GENEVA (AFP) – – World trade volumes are expected to drop by an average of nine percent in 2009, the sharpest fall since World War II, the World Trade Organisation said Monday.
But the WTO said in its latest forecast for global trade flows that data from key Asian traders like China last month suggested that the worst of the global trade decline may be over soon.
“The collapse in global demand brought on by the biggest economic downturn in decades will drive exports down by roughly nine percent in volume terms in 2009, the biggest such contraction since the Second World War,” the forecast said.
Trading volumes of the developed economies should contract 10 percent this year, while trade in developing economies should slip 2 to 3 percent.
Despite the dismal projections for the full year, the WTO pointed out that import data for China, Singapore, Taiwan and Vietnam turned positive in February following successive months of decline.

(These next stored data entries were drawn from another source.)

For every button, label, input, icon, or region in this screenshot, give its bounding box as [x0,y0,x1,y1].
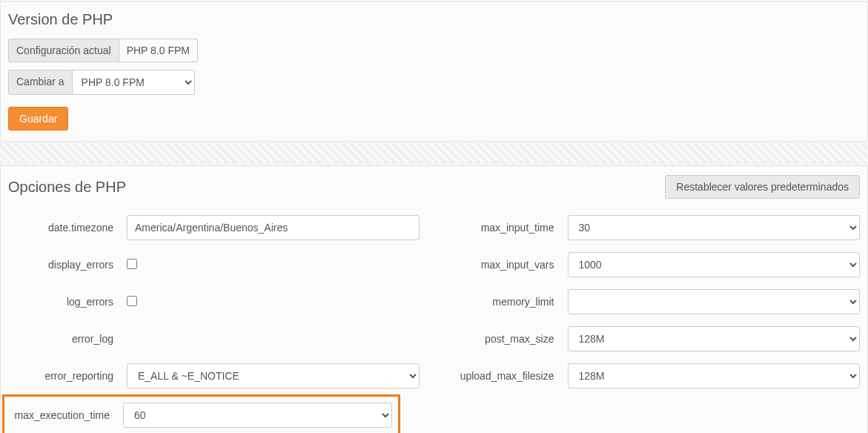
select-error-reporting[interactable]: E_ALL & ~E_NOTICE [127,363,420,389]
select-max-input-vars[interactable]: 1000 [568,252,861,277]
label-error-reporting: error_reporting [8,370,127,382]
label-max-execution-time: max_execution_time [10,409,123,421]
label-date-timezone: date.timezone [8,222,127,234]
label-post-max-size: post_max_size [449,333,568,345]
label-max-input-vars: max_input_vars [449,259,568,271]
php-version-select[interactable]: PHP 8.0 FPM [73,70,195,95]
options-left-column: date.timezone display_errors log_errors … [8,209,420,433]
reset-defaults-button[interactable]: Restablecer valores predeterminados [665,175,860,199]
current-config-value: PHP 8.0 FPM [119,39,198,62]
select-upload-max-filesize[interactable]: 128M [568,363,861,389]
label-log-errors: log_errors [8,296,127,308]
change-to-label: Cambiar a [8,70,73,95]
select-max-execution-time[interactable]: 60 [123,403,392,428]
input-date-timezone[interactable] [127,215,420,240]
row-error-log: error_log [8,320,420,357]
row-max-input-time: max_input_time 30 [449,209,861,246]
label-memory-limit: memory_limit [449,296,568,308]
label-max-input-time: max_input_time [449,222,568,234]
row-error-reporting: error_reporting E_ALL & ~E_NOTICE [8,357,420,394]
select-memory-limit[interactable] [568,289,861,314]
label-upload-max-filesize: upload_max_filesize [449,370,568,382]
options-title: Opciones de PHP [8,179,126,196]
change-to-group: Cambiar a PHP 8.0 FPM [8,70,195,95]
select-post-max-size[interactable]: 128M [568,326,861,351]
row-upload-max-filesize: upload_max_filesize 128M [449,357,861,394]
section-divider [0,143,868,164]
row-date-timezone: date.timezone [8,209,420,246]
version-title: Version de PHP [8,11,860,28]
row-post-max-size: post_max_size 128M [449,320,861,357]
current-config-label: Configuración actual [8,39,119,62]
checkbox-log-errors[interactable] [127,296,137,306]
label-error-log: error_log [8,333,127,345]
save-version-button[interactable]: Guardar [8,107,68,130]
row-memory-limit: memory_limit [449,283,861,320]
row-display-errors: display_errors [8,246,420,283]
php-options-panel: Opciones de PHP Restablecer valores pred… [0,165,868,433]
row-max-execution-time: max_execution_time 60 [2,394,400,433]
label-display-errors: display_errors [8,259,127,271]
select-max-input-time[interactable]: 30 [568,215,861,240]
php-version-panel: Version de PHP Configuración actual PHP … [0,1,868,142]
current-config-group: Configuración actual PHP 8.0 FPM [8,39,198,62]
row-max-input-vars: max_input_vars 1000 [449,246,861,283]
options-right-column: max_input_time 30 max_input_vars 1000 me… [449,209,861,433]
row-log-errors: log_errors [8,283,420,320]
checkbox-display-errors[interactable] [127,259,137,269]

China posted an increase of 17 percent in imports compared to January, while Singapore posted growth of one percent.
“While this is only a single month of data, and should therefore be interpreted cautiously, it could be evidence of slowing decline and perhaps a ‘bottoming out’ of negative trade growth trends,” said the report.
In Vietnam, February imports were up 32 percent compared to January, which in turn was down 38 percent from December 2008.
February imports in Taiwan gained 22 percent over January, a sharp reversal from the 24 percent in January compared to December.
Year-on-year comparisons of trade data are usually deemed more accurate as they factor in seasonal effects such as festive holidays.
But in this instance, after consecutive months of sharp decline, analysts have been watching for the point of reversal.
In 2008, world trade growth reached 2 percent, but it “tapered off in the last six months,” said the WTO.
The WTO added that it was “implausible” that trade volumes could continue to fall at the rate they been declining in the past few months.
Citing China as an example, the WTO noted that if the downturn were extrapolated according to recent export figures, then “China’s exports would be approaching zero within ten months to a year”.